Regardless, "just" getting the representation right is a huge step in the direction, and it goes a long way to explain/justify the conceptual leap from "just statistics on steroids" to "AGI" made by LLM stans.
[1] https://arxiv.org/abs/2405.07987
[2] https://arxiv.org/abs/2505.12540v2
[3] https://aiprospects.substack.com/p/llms-and-beyond-all-roads-lead-to
[4] https://www.nature.com/articles/s41586-024-08328-6
[5] https://smithamilli.com/blog/causal-ladder/
[6] https://arxiv.org/abs/2402.10877
A couple of weeks ago I was opening up a stub of a paper I'm working on, a PDF of not fully 8 pages. Acrobat informed me that, "This looks like a long article. Would you like me to summarize it?"

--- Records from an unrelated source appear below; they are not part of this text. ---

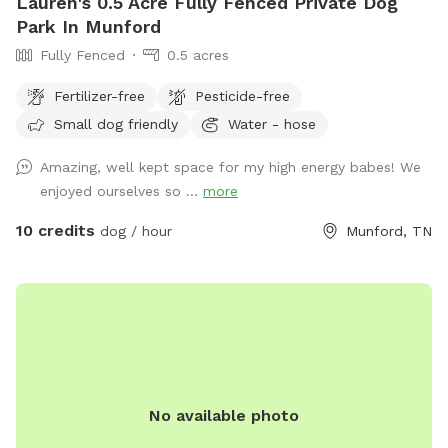
Lauren's 0.5 Acre Fully Fenced Private Dog
Park In Munford
Fully Fenced
0.5 acres
Fertilizer-free
Pesticide-free
Small dog friendly
Water - hose
Amazing, well kept space for my high energy babes! We
enjoyed ourselves so ...
more
10 credits
dog / hour
Munford, TN
No available photo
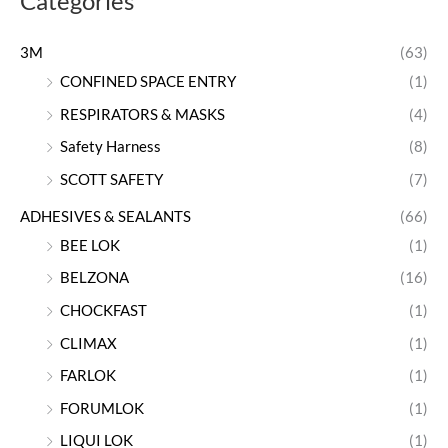
Categories
3M
(63)
CONFINED SPACE ENTRY
(1)
RESPIRATORS & MASKS
(4)
Safety Harness
(8)
SCOTT SAFETY
(7)
ADHESIVES & SEALANTS
(66)
BEE LOK
(1)
BELZONA
(16)
CHOCKFAST
(1)
CLIMAX
(1)
FARLOK
(1)
FORUMLOK
(1)
LIQUI LOK
(1)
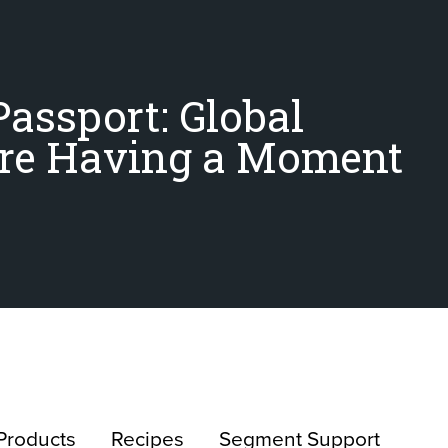
Passport: Global
Are Having a Moment
Products
Recipes
Segment Support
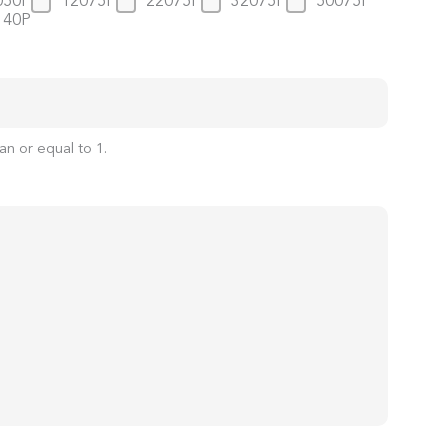
050P
12075P
22075P
32075P
50075P
140P
an or equal to
1
.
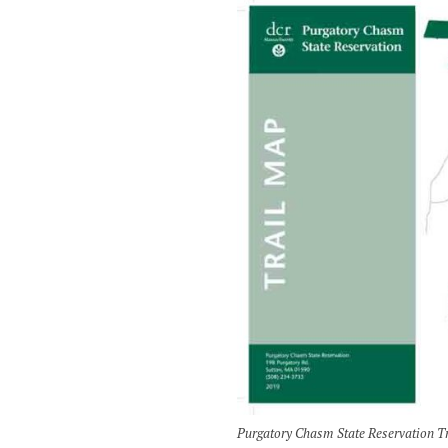
Purgatory Chasm State Reservation T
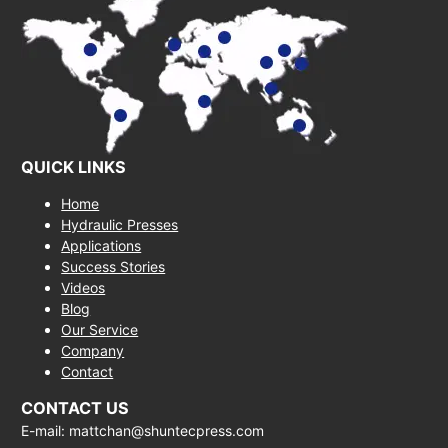
QUICK LINKS
Home
Hydraulic Presses
Applications
Success Stories
Videos
Blog
Our Service
Company
Contact
CONTACT US
E-mail: mattchan@shuntecpress.com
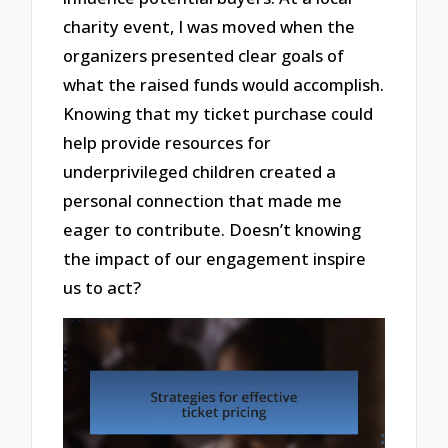
charity event, I was moved when the
organizers presented clear goals of
what the raised funds would accomplish.
Knowing that my ticket purchase could
help provide resources for
underprivileged children created a
personal connection that made me
eager to contribute. Doesn’t knowing
the impact of our engagement inspire
us to act?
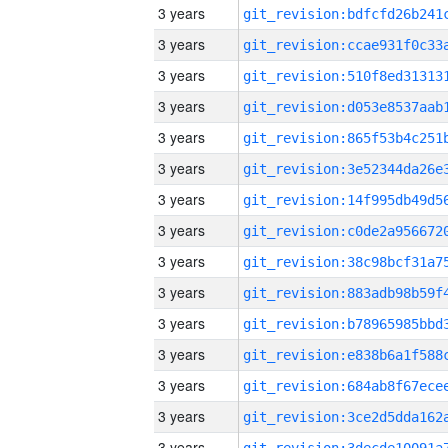
3 years
3 years
3 years
3 years
3 years
3 years
3 years
3 years
3 years
3 years
3 years
3 years
3 years
3 years
3 years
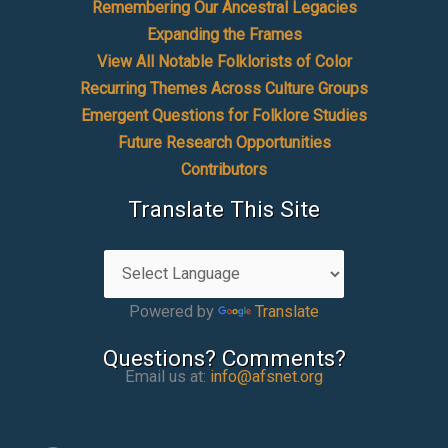
Remembering Our Ancestral Legacies
Expanding the Frames
View All Notable Folklorists of Color
Recurring Themes Across Culture Groups
Emergent Questions for Folklore Studies
Future Research Opportunities
Contributors
Translate This Site
Powered by
Translate
Questions? Comments?
Email us at:
info@afsnet.org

I was appalled that it treated an 8-page piece of writing as "long," but curious what it would come up with for a summary.
Mostly good, but also got one key idea wrong.
If I didn't know the writing (having, after all, written it), I wouldn't have known how much of the summary was on-target and how much was eroneous. Simply knowing that some of the info is incorrect doesn't help - to figure out which is the incorrect stuff, you have to go in and read the article. And then the point of the summary was...?
I suppose one could say that the standard shouldn't be perfection, but rather, is the AI doing better than a graduate research assistant. My college is undergrads only, so I don't have any experience with evaluating the work of a graudate research assistant.